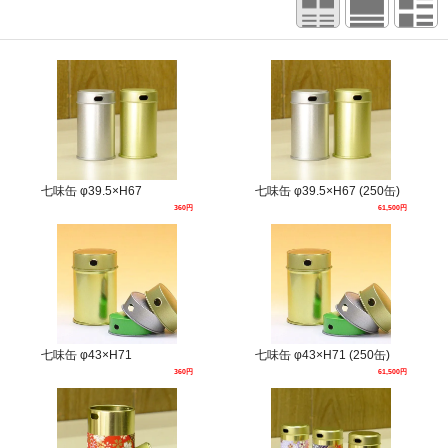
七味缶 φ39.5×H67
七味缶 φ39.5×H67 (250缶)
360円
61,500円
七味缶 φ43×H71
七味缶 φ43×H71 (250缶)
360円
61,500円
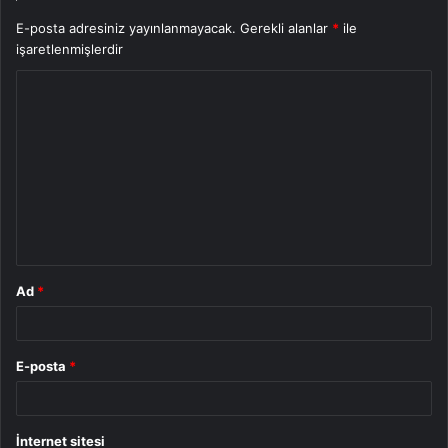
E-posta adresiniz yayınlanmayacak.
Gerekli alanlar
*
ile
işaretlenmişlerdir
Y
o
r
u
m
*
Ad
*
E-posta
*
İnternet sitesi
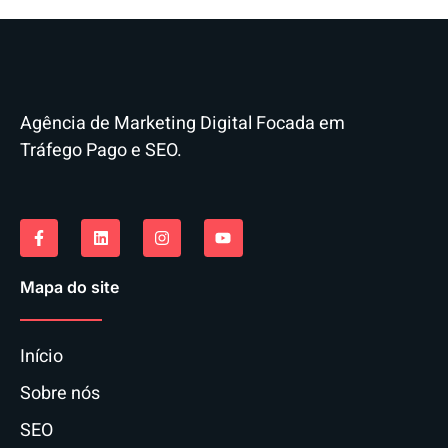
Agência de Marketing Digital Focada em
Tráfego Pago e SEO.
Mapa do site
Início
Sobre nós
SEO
==
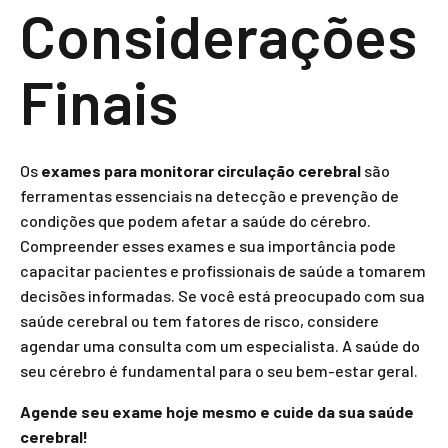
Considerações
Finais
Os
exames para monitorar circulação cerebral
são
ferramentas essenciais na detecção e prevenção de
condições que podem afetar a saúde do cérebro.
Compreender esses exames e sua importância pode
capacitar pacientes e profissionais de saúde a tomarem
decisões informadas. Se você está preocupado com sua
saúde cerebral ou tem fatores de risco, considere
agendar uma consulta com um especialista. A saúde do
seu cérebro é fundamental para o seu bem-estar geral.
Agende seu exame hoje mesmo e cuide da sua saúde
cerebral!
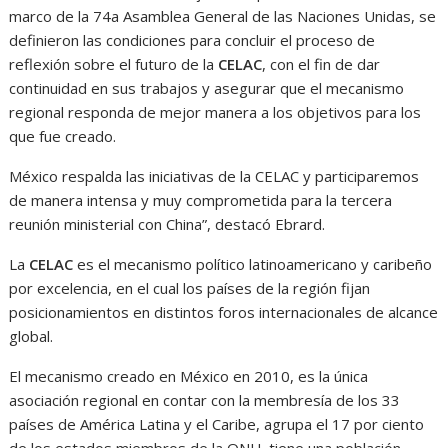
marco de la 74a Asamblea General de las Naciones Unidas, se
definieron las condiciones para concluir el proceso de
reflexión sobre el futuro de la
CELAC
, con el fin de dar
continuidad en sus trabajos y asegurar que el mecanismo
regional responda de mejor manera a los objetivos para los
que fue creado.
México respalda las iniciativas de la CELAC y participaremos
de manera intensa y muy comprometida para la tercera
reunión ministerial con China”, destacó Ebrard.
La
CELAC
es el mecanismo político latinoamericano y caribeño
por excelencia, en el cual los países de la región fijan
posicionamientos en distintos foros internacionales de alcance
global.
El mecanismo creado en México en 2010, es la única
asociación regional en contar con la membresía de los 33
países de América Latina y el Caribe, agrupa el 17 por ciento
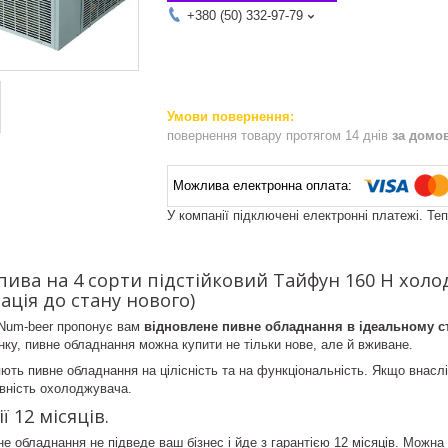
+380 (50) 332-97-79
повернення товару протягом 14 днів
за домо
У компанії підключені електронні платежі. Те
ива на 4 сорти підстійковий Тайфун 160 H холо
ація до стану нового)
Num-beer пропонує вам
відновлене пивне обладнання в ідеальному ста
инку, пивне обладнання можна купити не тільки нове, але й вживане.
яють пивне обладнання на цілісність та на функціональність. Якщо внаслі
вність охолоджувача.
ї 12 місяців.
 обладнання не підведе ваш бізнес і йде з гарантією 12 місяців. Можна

[Instructions for the task] Go to the line above holding "reflexión sobre el futuro de la", then copy exactly each line down to and including the one holding "ї 12 місяців.", leaving pictures out.

[Result of this task]
reflexión sobre el futuro de la
CELAC
, con el fin de dar
continuidad en sus trabajos y asegurar que el mecanismo
regional responda de mejor manera a los objetivos para los
que fue creado.
México respalda las iniciativas de la CELAC y participaremos
de manera intensa y muy comprometida para la tercera
reunión ministerial con China”, destacó Ebrard.
La
CELAC
es el mecanismo político latinoamericano y caribeño
por excelencia, en el cual los países de la región fijan
posicionamientos en distintos foros internacionales de alcance
global.
El mecanismo creado en México en 2010, es la única
asociación regional en contar con la membresía de los 33
países de América Latina y el Caribe, agrupa el 17 por ciento
+380 (50) 332-97-79
повернення товару протягом 14 днів
за домо
У компанії підключені електронні платежі. Те
ива на 4 сорти підстійковий Тайфун 160 H холо
ація до стану нового)
Num-beer пропонує вам
відновлене пивне обладнання в ідеальному ста
инку, пивне обладнання можна купити не тільки нове, але й вживане.
яють пивне обладнання на цілісність та на функціональність. Якщо внаслі
вність охолоджувача.
ї 12 місяців.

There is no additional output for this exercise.